Two Factors for Perfect Focus

A Post By: Elizabeth Halford

Recently, I posted that my biggest frustration is improper focus.  If you use a point-and-shoot, the solution it pretty simple. You hold down the shutter button halfway until focus is achieved and then push it the rest of the way down. The only reason you’d be likely to end up with poor focus is, as I said before, you’re shooting in an improper mode. For example, you’re shooting a landscape in macro mode.

For us DSLR users, focus becomes another monster all together.

{Factor 1 – Selecting Focus Mode}

The first thing to consider is the mode you’ve set for your camera. In the menu, there will be an area for ‘AF Modes’. The three you may see are:

1.} One-Shot – Suitable for still subjects. Press the shutter halfway and the camera will focus only once. If the subject moves or you want to recompose the shot, you must release the shutter and press it halfway again to refocus.

2.} AI Servo – Also known as ‘continuous focus’ on a Nikon, AI Servo is used to keep a continuous focus on moving subjects until the shutter is pressed all the way. The ‘AI’ stands for ‘artificial intelligence’ and the camera uses these algorithms to predict where a subject is about to be. This is the setting to be used in sports photography and I use it with children on the go. Wikipedia’s entry on AI Servo says it so well: “Before servo focus the photographer would generally pre-focus on an area where he/she thought the best action would take place; today he/she can follow the entire sequence of events, and select the best later.” In AI Servo mode, the camera won’t beep once focus is achieved. It just keeps focusing until you decide to take the picture.
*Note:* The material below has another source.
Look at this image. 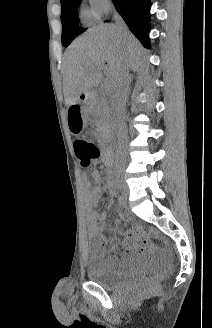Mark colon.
<instances>
[{"label": "colon", "instance_id": "obj_1", "mask_svg": "<svg viewBox=\"0 0 212 328\" xmlns=\"http://www.w3.org/2000/svg\"><path fill=\"white\" fill-rule=\"evenodd\" d=\"M74 151L76 157L83 167H88L100 155L98 147L93 142L84 137H77L74 140ZM151 288L152 286L149 285L145 288V291H149Z\"/></svg>", "mask_w": 212, "mask_h": 328}]
</instances>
3.} Al Focus – AI Focus mode starts with normal one-shot focusing (hold the shutter down half way and it will beep when focused) but if the subject starts moving, it will switch to AI Servo mode. Certainly, this is clever of the camera, but Nikon doesn’t even have this option. Why? Your subject is either a living, breathing, moving being or it isn’t. I’m either in One-Shot or AI Servo. AI Focus just seems kind of dumb to this Canon user :)
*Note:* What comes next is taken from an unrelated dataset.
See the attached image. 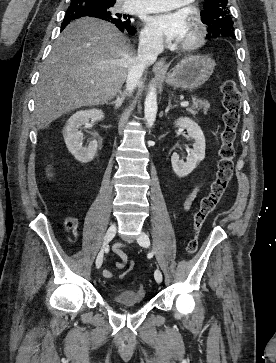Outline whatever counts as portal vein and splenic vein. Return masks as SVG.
<instances>
[{"label":"portal vein and splenic vein","mask_w":276,"mask_h":363,"mask_svg":"<svg viewBox=\"0 0 276 363\" xmlns=\"http://www.w3.org/2000/svg\"><path fill=\"white\" fill-rule=\"evenodd\" d=\"M182 107H187V106H189V102H187V101H184V102H181V104H180Z\"/></svg>","instance_id":"obj_1"}]
</instances>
{Factor 2 – Selecting the AF Area}

In my camera (A Canon 7D) there are three AF Areas and it should be pretty much the same in most cameras.

1.} Single Point AF – this selects one spot to be used for focus. In the viewfinder, you’ll see the little square and you press the shutter halfway and the camera will beep to let you know that focus has been achieved. This mode is useful if you often follow the rule of thirds because you can focus on your subject, slowly re-compose the shot and take the photo. Your subject will be in focus.

2.} Zone AF – Focus points are organized into five different groupings, and the camera uses one of the points in the group to autofocus. Can be used in the thirds composition as above but offers a bigger area for focus, useful for tighter shots and portraits.

3.} Auto Select 19-point AF – All 19 available autofocus points are used. If multiple areas are in focus, all of these points will light up in the viewfinder. This is the mode used in full auto and creative auto modes. Pressing the shutter halfway will display the AF point(s) which have achieved focus. If multiple points are displayed, it means they all have achieved focus. This mode tends to focus the nearest subject. Great for moving subjects.